By NANCY BENDICKSON, a senior consultant with Aon Global Risk Consulting.
DAN REYNOLDS contributed to this piece. He is senior editor at Risk & Insurance®
Editor's note: This article was adapted from a white paper published last month by Nancy Bendickson,
a senior consultant with Aon Global Risk Consulting. It includes comments from a recent interview by Risk & Insurance®
Senior Editor Dan Reynolds with Ms. Bendickson.
Titled
"World Class Fleet Safety Process," a complete version of the white paper is available at www.aon.com.
Motor vehicle crashes are the leading cause of death in the U.S. workplace and contribute substantially to the road fatality burden in other industrialized nations.
Of approximately 5,700 workplace fatalities in the United States reported annually by the Bureau of Labor Statistics, 35 percent are associated with motor vehicles. During the period of 2001-2005, on average:
--1,394 workers died each year from crashes on public highways.
--335 workers died each year in crashes that occurred off the highway or on industrial premises.
--369 pedestrian workers died each year as a result of being struck by a motor vehicle.
Since the early 1990s, annual totals have remained static, with increases in the number of fatalities on public roadways offsetting decreases in the number of fatalities off public roadways. In the United States, the number of workers who die in motor vehicle crashes is small compared with the total number of roadway fatalities, contributing slightly greater than 3 percent of the total according to the Bureau of Labor Statistics.
However, such issues as driver distraction and an increasing use of employee-owned vehicles are increasing concerns.
"I think proactive companies are looking at what's the age of the vehicle that you're going to be driving," Bendickson said.
Bendickson added that, as she and other researchers continue to gather data on driver distraction due to electronic devices, the number of accidents attributable to electronic distraction are sure to increase.
In the EU, road traffic and transport accidents at work account for far higher proportions of total roadway fatalities; 41 percent in 1999 according to the European Commission. That's because, blessed with excellent public transportation systems, many European commuters use trains or buses, leaving a higher percentage of company-owned vehicles on the road, Bendickson said.
"I think there's less people that own vehicles that are commuting back and forth to work," Bendickson said.
Crash experience for Australia is similar, with nearly half of all workplace fatalities between 1989 and 1992 associated with work. Data for Australia differs from those reported for the EU or the United States in that work-related crashes include those that occur during commuting to work in addition to driving during the work day.
In the United Kingdom, one-fourth of all vehicle miles traveled were estimated to be for work purposes (excluding commuting). One source estimated that one-third of all "company cars" in the U.K. are involved in a crash each year, and that crash rates for persons driving for work are 30 percent to 40 percent higher than for private motorists, according to the United Kingdom Department of Transportation.

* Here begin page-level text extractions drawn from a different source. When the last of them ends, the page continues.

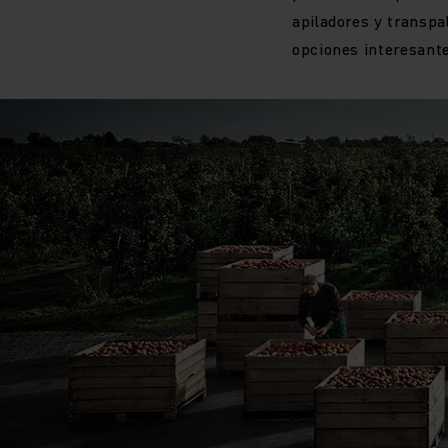
apiladores y transp
opciones interesante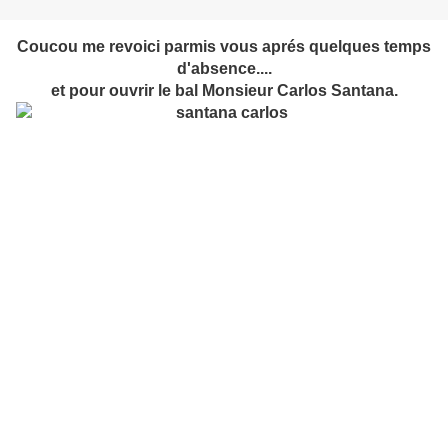
Coucou me revoici parmis vous aprés quelques temps
d'absence....
et pour ouvrir le bal Monsieur Carlos Santana.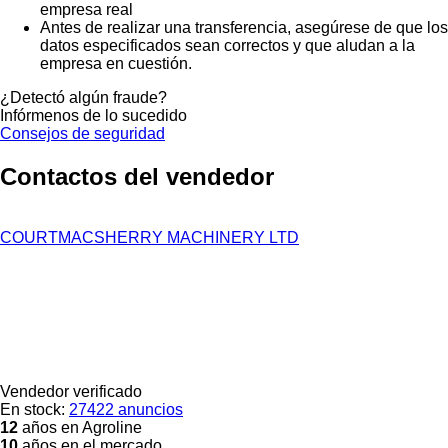
empresa real
Antes de realizar una transferencia, asegúrese de que los
datos especificados sean correctos y que aludan a la
empresa en cuestión.
¿Detectó algún fraude?
Infórmenos de lo sucedido
Consejos de seguridad
Contactos del vendedor
COURTMACSHERRY MACHINERY LTD
Vendedor verificado
En stock:
27422 anuncios
12
años en Agroline
10
años en el mercado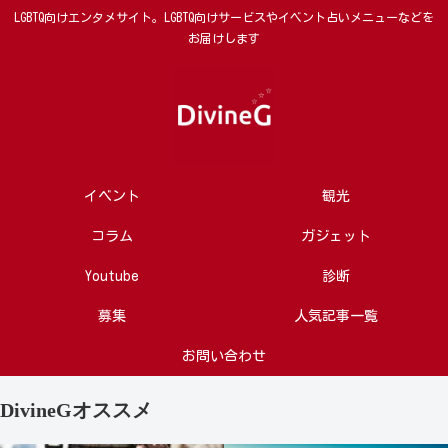
LGBTQ向けエンタメサイト。LGBTQ向けサービスやイベント占いメニューなどを
お届けします
イベント
観光
コラム
ガジェット
Youtube
診断
募集
人気記事一覧
お問い合わせ
DivineGオススメ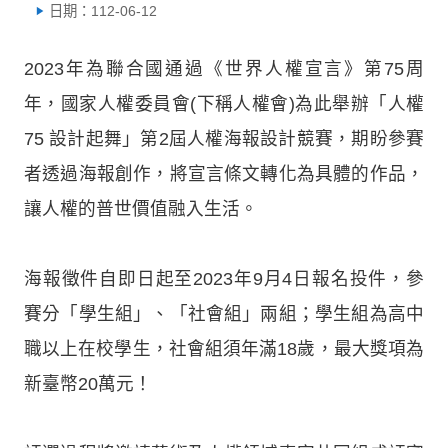
日期：112-06-12
2023年為聯合國通過《世界人權宣言》第75周
年，國家人權委員會(下稱人權會)為此舉辦「人權
75 設計起舞」第2屆人權海報設計競賽，期盼參賽
者透過海報創作，將宣言條文轉化為具體的作品，
讓人權的普世價值融入生活。
海報徵件自即日起至2023年9月4日報名投件，參
賽分「學生組」、「社會組」兩組；學生組為高中
職以上在校學生，社會組須年滿18歲，最大獎項為
新臺幣20萬元！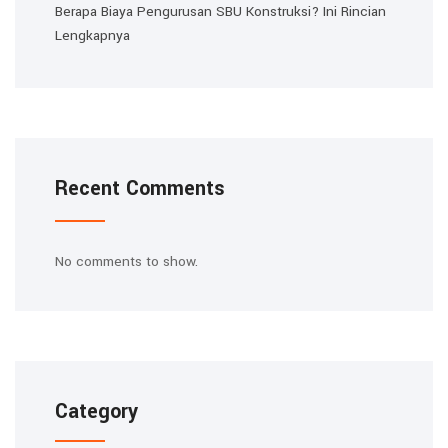
Berapa Biaya Pengurusan SBU Konstruksi? Ini Rincian
Lengkapnya
Recent Comments
No comments to show.
Category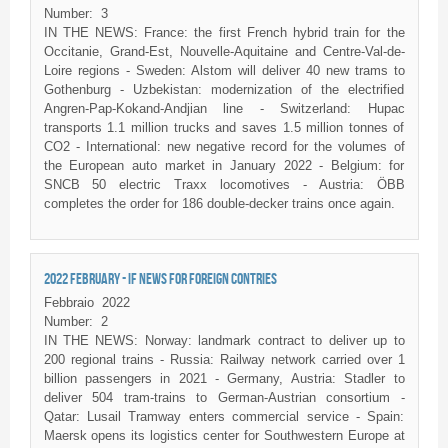
Number:
3
IN THE NEWS: France: the first French hybrid train for the
Occitanie, Grand-Est, Nouvelle-Aquitaine and Centre-Val-de-
Loire regions - Sweden: Alstom will deliver 40 new trams to
Gothenburg - Uzbekistan: modernization of the electrified
Angren-Pap-Kokand-Andjian line - Switzerland: Hupac
transports 1.1 million trucks and saves 1.5 million tonnes of
CO2 - International: new negative record for the volumes of
the European auto market in January 2022 - Belgium: for
SNCB 50 electric Traxx locomotives - Austria: ÖBB
completes the order for 186 double-decker trains once again.
2022 FEBRUARY - IF NEWS FOR FOREIGN CONTRIES
Febbraio
2022
Number:
2
IN THE NEWS: Norway: landmark contract to deliver up to
200 regional trains - Russia: Railway network carried over 1
billion passengers in 2021 - Germany, Austria: Stadler to
deliver 504 tram-trains to German-Austrian consortium -
Qatar: Lusail Tramway enters commercial service - Spain:
Maersk opens its logistics center for Southwestern Europe at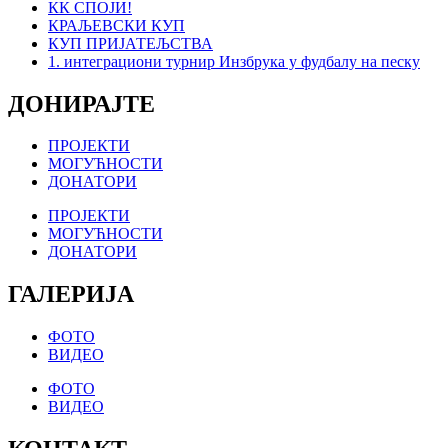
КК СПОЈИ!
КРАЉЕВСКИ КУП
КУП ПРИЈАТЕЉСТВА
1. интеграциони турнир Инзбрука у фудбалу на песку
ДОНИРАЈТЕ
ПРОЈЕКТИ
МОГУЋНОСТИ
ДОНАТОРИ
ПРОЈЕКТИ
МОГУЋНОСТИ
ДОНАТОРИ
ГАЛЕРИЈА
ФОТО
ВИДЕО
ФОТО
ВИДЕО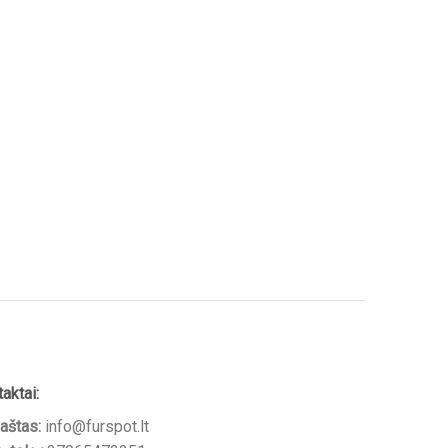
aktai:
paštas:
info@furspot.lt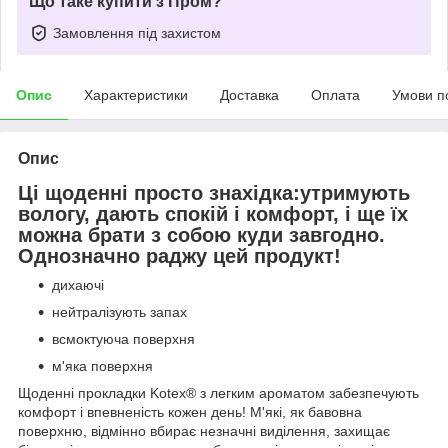
Що таке купити з Пром?
Замовлення під захистом
Опис
Характеристики
Доставка
Оплата
Умови п
Опис
Ці щоденні просто знахідка:утримують
вологу, дають спокій і комфорт, і ще їх
можна брати з собою куди завгодно.
Однозначно раджу цей продукт!
дихаючі
нейтралізують запах
всмоктуюча поверхня
м'яка поверхня
Щоденні прокладки Kotex
®
з легким ароматом забезпечують
комфорт і впевненість кожен день! М'які, як бавовна
поверхню, відмінно вбирає незначні виділення, захищає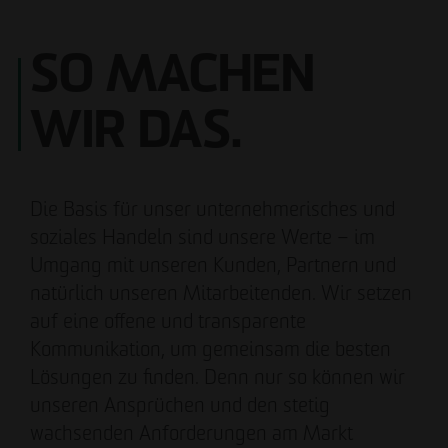
SO MACHEN
WIR DAS.
Die Basis für unser unternehmerisches und
soziales Handeln sind unsere Werte – im
Umgang mit unseren Kunden, Partnern und
natürlich unseren Mitarbeitenden. Wir setzen
auf eine offene und transparente
Kommunikation, um gemeinsam die besten
Lösungen zu finden. Denn nur so können wir
unseren Ansprüchen und den stetig
wachsenden Anforderungen am Markt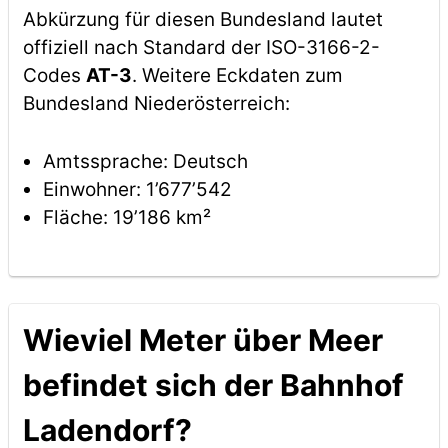
Abkürzung für diesen Bundesland lautet
offiziell nach Standard der ISO-3166-2-
Codes
AT-3
. Weitere Eckdaten zum
Bundesland Niederösterreich:
Amtssprache: Deutsch
Einwohner: 1’677’542
Fläche: 19’186 km²
Wieviel Meter über Meer
befindet sich der Bahnhof
Ladendorf?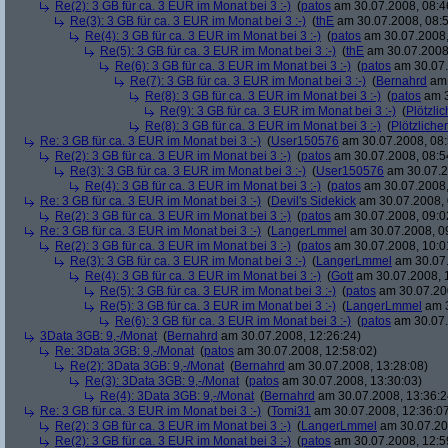
Re(2): 3 GB für ca. 3 EUR im Monat bei 3 :-)
(
patos
am 30.07.2008, 08:4
Re(3): 3 GB für ca. 3 EUR im Monat bei 3 :-)
(
thE
am 30.07.2008, 08:5
Re(4): 3 GB für ca. 3 EUR im Monat bei 3 :-)
(
patos
am 30.07.2008,
Re(5): 3 GB für ca. 3 EUR im Monat bei 3 :-)
(
thE
am 30.07.2008,
Re(6): 3 GB für ca. 3 EUR im Monat bei 3 :-)
(
patos
am 30.07.
Re(7): 3 GB für ca. 3 EUR im Monat bei 3 :-)
(
Bernahrd
am 
Re(8): 3 GB für ca. 3 EUR im Monat bei 3 :-)
(
patos
am 3
Re(9): 3 GB für ca. 3 EUR im Monat bei 3 :-)
(
Plötzlic
Re(8): 3 GB für ca. 3 EUR im Monat bei 3 :-)
(
Plötzlicher
Re: 3 GB für ca. 3 EUR im Monat bei 3 :-)
(
User150576
am 30.07.2008, 08:
Re(2): 3 GB für ca. 3 EUR im Monat bei 3 :-)
(
patos
am 30.07.2008, 08:5
Re(3): 3 GB für ca. 3 EUR im Monat bei 3 :-)
(
User150576
am 30.07.2
Re(4): 3 GB für ca. 3 EUR im Monat bei 3 :-)
(
patos
am 30.07.2008,
Re: 3 GB für ca. 3 EUR im Monat bei 3 :-)
(
Devil's Sidekick
am 30.07.2008, 
Re(2): 3 GB für ca. 3 EUR im Monat bei 3 :-)
(
patos
am 30.07.2008, 09:0
Re: 3 GB für ca. 3 EUR im Monat bei 3 :-)
(
LangerLmmel
am 30.07.2008, 0
Re(2): 3 GB für ca. 3 EUR im Monat bei 3 :-)
(
patos
am 30.07.2008, 10:0
Re(3): 3 GB für ca. 3 EUR im Monat bei 3 :-)
(
LangerLmmel
am 30.07.
Re(4): 3 GB für ca. 3 EUR im Monat bei 3 :-)
(
Gott
am 30.07.2008, 
Re(5): 3 GB für ca. 3 EUR im Monat bei 3 :-)
(
patos
am 30.07.200
Re(5): 3 GB für ca. 3 EUR im Monat bei 3 :-)
(
LangerLmmel
am 3
Re(6): 3 GB für ca. 3 EUR im Monat bei 3 :-)
(
patos
am 30.07.
3Data 3GB: 9,-/Monat
(
Bernahrd
am 30.07.2008, 12:26:24)
Re: 3Data 3GB: 9,-/Monat
(
patos
am 30.07.2008, 12:58:02)
Re(2): 3Data 3GB: 9,-/Monat
(
Bernahrd
am 30.07.2008, 13:28:08)
Re(3): 3Data 3GB: 9,-/Monat
(
patos
am 30.07.2008, 13:30:03)
Re(4): 3Data 3GB: 9,-/Monat
(
Bernahrd
am 30.07.2008, 13:36:2
Re: 3 GB für ca. 3 EUR im Monat bei 3 :-)
(
Tomi31
am 30.07.2008, 12:36:0
Re(2): 3 GB für ca. 3 EUR im Monat bei 3 :-)
(
LangerLmmel
am 30.07.20
Re(2): 3 GB für ca. 3 EUR im Monat bei 3 :-)
(
patos
am 30.07.2008, 12:5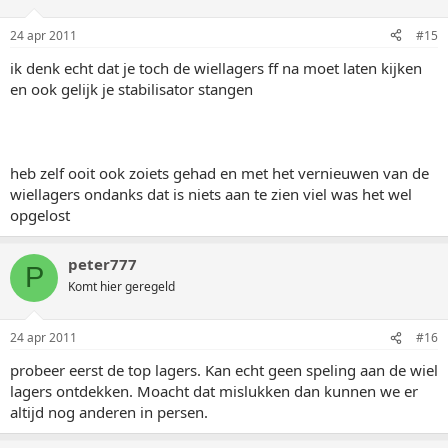
24 apr 2011
#15
ik denk echt dat je toch de wiellagers ff na moet laten kijken
en ook gelijk je stabilisator stangen
heb zelf ooit ook zoiets gehad en met het vernieuwen van de
wiellagers ondanks dat is niets aan te zien viel was het wel
opgelost
peter777
P
Komt hier geregeld
24 apr 2011
#16
probeer eerst de top lagers. Kan echt geen speling aan de wiel
lagers ontdekken. Moacht dat mislukken dan kunnen we er
altijd nog anderen in persen.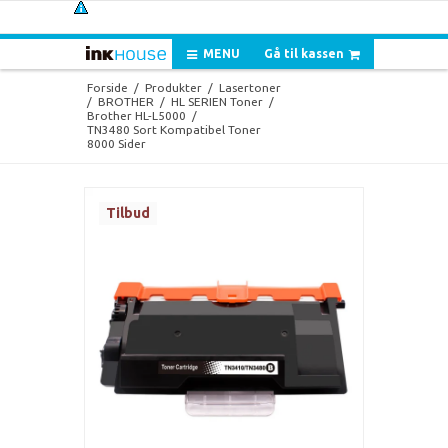
MENU
Gå til kassen
Forside
/
Produkter
/
Lasertoner
/
BROTHER
/
HL SERIEN Toner
/
Brother HL-L5000
/
TN3480 Sort Kompatibel Toner
8000 Sider
Tilbud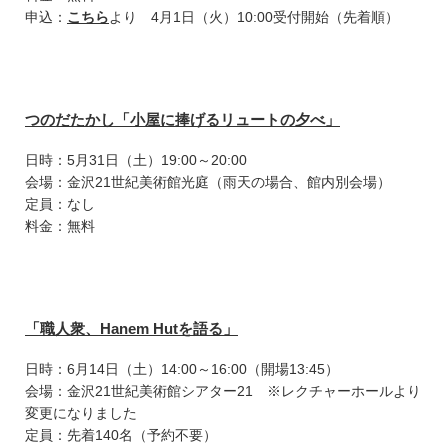
申込：
こちら
より 4月1日（火）10:00受付開始（先着順）
つのだたかし「小屋に捧げるリュートの夕べ」
日時：5月31日（土）19:00～20:00
会場：金沢21世紀美術館光庭（雨天の場合、館内別会場）
定員：なし
料金：無料
「職人衆、Hanem Hutを語る」
日時：6月14日（土）14:00～16:00（開場13:45）
会場：金沢21世紀美術館シアター21 ※レクチャーホールより
変更になりました
定員：先着140名（予約不要）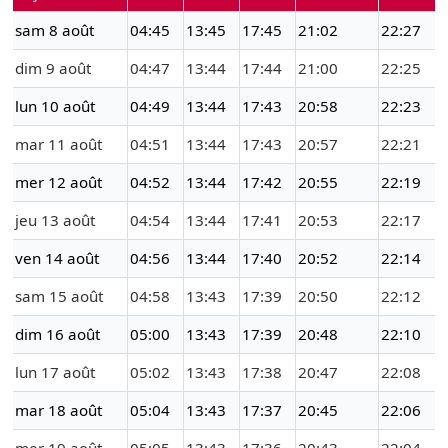
sam 8 août
04:45
13:45
17:45
21:02
22:27
dim 9 août
04:47
13:44
17:44
21:00
22:25
lun 10 août
04:49
13:44
17:43
20:58
22:23
mar 11 août
04:51
13:44
17:43
20:57
22:21
mer 12 août
04:52
13:44
17:42
20:55
22:19
jeu 13 août
04:54
13:44
17:41
20:53
22:17
ven 14 août
04:56
13:44
17:40
20:52
22:14
sam 15 août
04:58
13:43
17:39
20:50
22:12
dim 16 août
05:00
13:43
17:39
20:48
22:10
lun 17 août
05:02
13:43
17:38
20:47
22:08
mar 18 août
05:04
13:43
17:37
20:45
22:06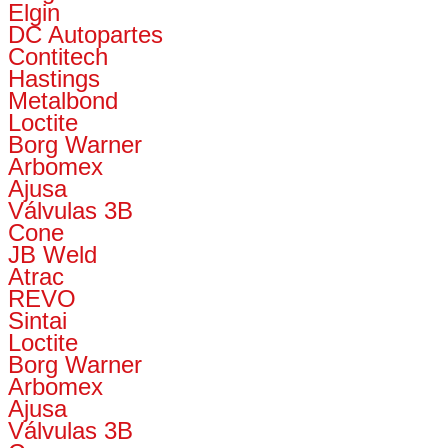
Elgin
DC Autopartes
Contitech
Hastings
Metalbond
Loctite
Borg Warner
Arbomex
Ajusa
Válvulas 3B
Cone
JB Weld
Atrac
REVO
Sintai
Loctite
Borg Warner
Arbomex
Ajusa
Válvulas 3B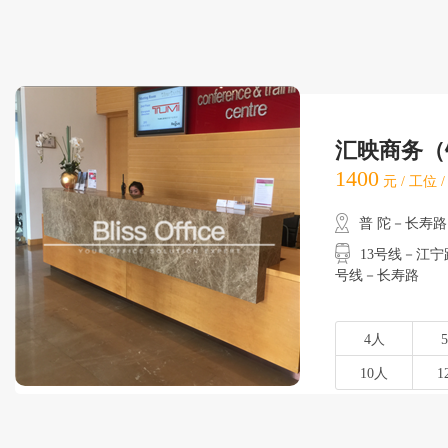
汇映商务（
1400
元 / 工位 
普 陀－长寿路
13号线－江宁路
号线－长寿路
4人
10人
1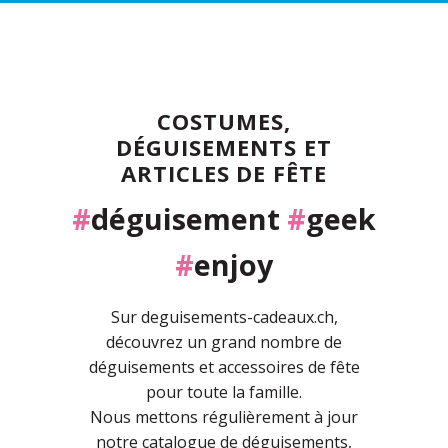
COSTUMES,
DÉGUISEMENTS ET
ARTICLES DE FÊTE
#
déguisement
#
geek
#
enjoy
Sur deguisements-cadeaux.ch,
découvrez un grand nombre de
déguisements et accessoires de fête
pour toute la famille.
Nous mettons régulièrement à jour
notre catalogue de déguisements,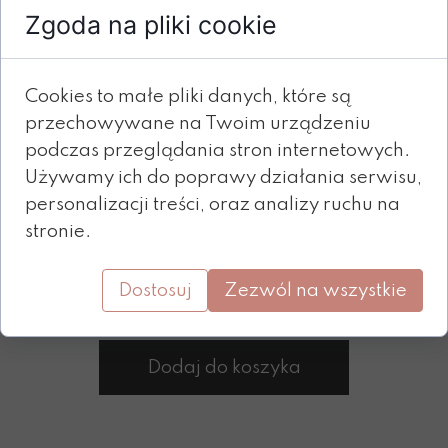
dwukrotnie, aby edytować tekst. Możesz też
Zgoda na pliki cookie
dowolnie zmieniać rozmiar i położenie tego
elementu oraz wszelkie parametry wliczając w to
tło, obramowanie i wiele innych. Elementom
Cookies to małe pliki danych, które są
tekstowych możesz też ustawić animację, dzięki
przechowywane na Twoim urządzeniu
czemu, gdy użytkownik strony wyświetli je na
podczas przeglądania stron internetowych.
ekranie, pokażą się one z wybranym efektem.
Używamy ich do poprawy działania serwisu,
personalizacji treści, oraz analizy ruchu na
stronie.
Dostosuj
Zezwól na wszystkie
Dodaj do koszyka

Among countries with the best occupational road safety programs, Australia, the United Kingdom, the United States and New Zealand stand out.
"In order for these countries to be successful they needed the input of the government to kind of start giving them the nudge and the push, but you also had to have the cooperation of the private sector," Bendickson said.
WORLD-CLASS SYSTEMS
At their best, they involve integrating fleet safety within corporate environment health and safety management systems and establishing global fleet safety standards for the corporation. Some examples of corporate safety initiatives for global fleet safety/road safety include:
Driving-related accidents are the single largest cause of fatalities at The Hague, Netherlands-based Shell. The main objective of companywide road safety standards is to reduce and ultimately eliminate the number of serious road traffic incidents and fatalities.
Shell formalized and strengthened their existing requirements into mandatory companywide road safety standards in 2007. These apply to all company staff or contractors driving on Shell business. The standards include requirements to:
--Wear seat belts by all vehicle occupants at all times
--Make no use of mobile phones while driving
--Attend accredited defensive driving courses (for professional drivers)
--Fit vehicle monitoring and data recording systems
--Create journey plans for high risk routes
--Drive only when rested and alert
--Not exceed prescribed driving and duty hours
--Follow set guidelines for keeping vehicles well maintained
In 2002, Creve Coeur, Mo.-based Monsanto established a vehicle safety program to address road safety. Since that time, every Monsanto employee completes a driver training module. Employees who spend much of their time driving also get behind-the-wheel training. The program includes numerous programs and standards to create management buy-in.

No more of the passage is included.